* **TASK ITEM**
From the line with "rivenditore Master" to the end of the data below, restate each line word for word, both ends included, without the pictures.

------------------------------------------------

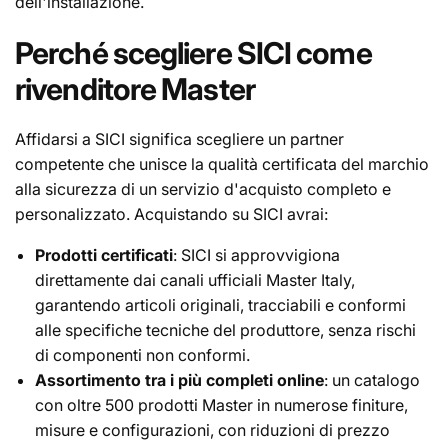
dell'installazione.
Perché scegliere SICI come
rivenditore Master
Affidarsi a SICI significa scegliere un partner
competente che unisce la qualità certificata del marchio
alla sicurezza di un servizio d'acquisto completo e
personalizzato. Acquistando su SICI avrai:
Prodotti certificati
: SICI si approvvigiona
direttamente dai canali ufficiali Master Italy,
garantendo articoli originali, tracciabili e conformi
alle specifiche tecniche del produttore, senza rischi
di componenti non conformi.
Assortimento tra i più completi online
: un catalogo
con oltre 500 prodotti Master in numerose finiture,
misure e configurazioni, con riduzioni di prezzo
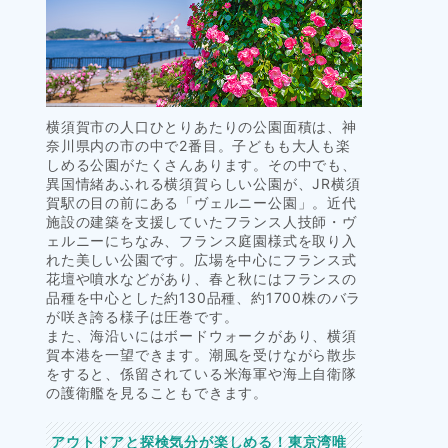
横須賀市の人口ひとりあたりの公園面積は、神
奈川県内の市の中で2番目。子どもも大人も楽
しめる公園がたくさんあります。その中でも、
異国情緒あふれる横須賀らしい公園が、JR横須
賀駅の目の前にある「ヴェルニー公園」。近代
施設の建築を支援していたフランス人技師・ヴ
ェルニーにちなみ、フランス庭園様式を取り入
れた美しい公園です。広場を中心にフランス式
花壇や噴水などがあり、春と秋にはフランスの
品種を中心とした約130品種、約1700株のバラ
が咲き誇る様子は圧巻です。
また、海沿いにはボードウォークがあり、横須
賀本港を一望できます。潮風を受けながら散歩
をすると、係留されている米海軍や海上自衛隊
の護衛艦を見ることもできます。
アウトドアと探検気分が楽しめる！東京湾唯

------------------------------------------------

* **WRITTEN ANSWER**
rivenditore Master
Affidarsi a SICI significa scegliere un partner
competente che unisce la qualità certificata del marchio
alla sicurezza di un servizio d'acquisto completo e
personalizzato. Acquistando su SICI avrai:
Prodotti certificati
: SICI si approvvigiona
direttamente dai canali ufficiali Master Italy,
garantendo articoli originali, tracciabili e conformi
alle specifiche tecniche del produttore, senza rischi
di componenti non conformi.
Assortimento tra i più completi online
: un catalogo
con oltre 500 prodotti Master in numerose finiture,
misure e configurazioni, con riduzioni di prezzo
横須賀市の人口ひとりあたりの公園面積は、神
奈川県内の市の中で2番目。子どもも大人も楽
しめる公園がたくさんあります。その中でも、
異国情緒あふれる横須賀らしい公園が、JR横須
賀駅の目の前にある「ヴェルニー公園」。近代
施設の建築を支援していたフランス人技師・ヴ
ェルニーにちなみ、フランス庭園様式を取り入
れた美しい公園です。広場を中心にフランス式
花壇や噴水などがあり、春と秋にはフランスの
品種を中心とした約130品種、約1700株のバラ
が咲き誇る様子は圧巻です。
また、海沿いにはボードウォークがあり、横須
賀本港を一望できます。潮風を受けながら散歩
をすると、係留されている米海軍や海上自衛隊
の護衛艦を見ることもできます。
アウトドアと探検気分が楽しめる！東京湾唯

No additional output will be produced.